● WHAT IS REQUIRED
Print exactly the lines below between the line holding "As fotografias dos" and the line holding "Os preços são", inclusive, and nothing more.

Stored data entries
· · · · · · ·

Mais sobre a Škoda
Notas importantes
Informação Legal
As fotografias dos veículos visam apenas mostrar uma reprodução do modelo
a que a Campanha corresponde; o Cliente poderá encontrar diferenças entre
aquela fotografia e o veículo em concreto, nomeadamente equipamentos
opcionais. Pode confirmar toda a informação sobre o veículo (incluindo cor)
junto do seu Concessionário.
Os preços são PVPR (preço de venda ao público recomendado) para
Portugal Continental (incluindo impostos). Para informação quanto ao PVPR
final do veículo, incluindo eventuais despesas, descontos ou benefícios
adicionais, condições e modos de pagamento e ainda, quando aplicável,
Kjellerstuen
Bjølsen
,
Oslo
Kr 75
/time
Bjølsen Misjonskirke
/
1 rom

· · · · · · ·

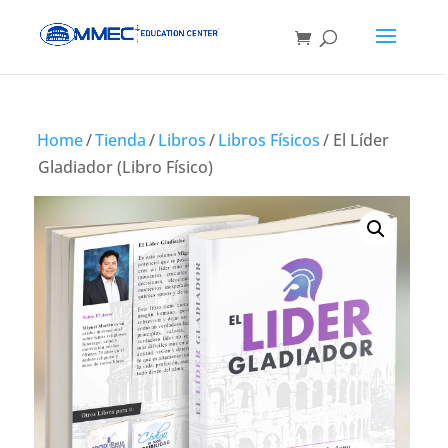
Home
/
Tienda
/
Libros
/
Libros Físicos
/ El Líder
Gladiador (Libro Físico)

· · · · · · ·

● TASK RESPONSE
As fotografias dos veículos visam apenas mostrar uma reprodução do modelo
a que a Campanha corresponde; o Cliente poderá encontrar diferenças entre
aquela fotografia e o veículo em concreto, nomeadamente equipamentos
opcionais. Pode confirmar toda a informação sobre o veículo (incluindo cor)
junto do seu Concessionário.
Os preços são PVPR (preço de venda ao público recomendado) para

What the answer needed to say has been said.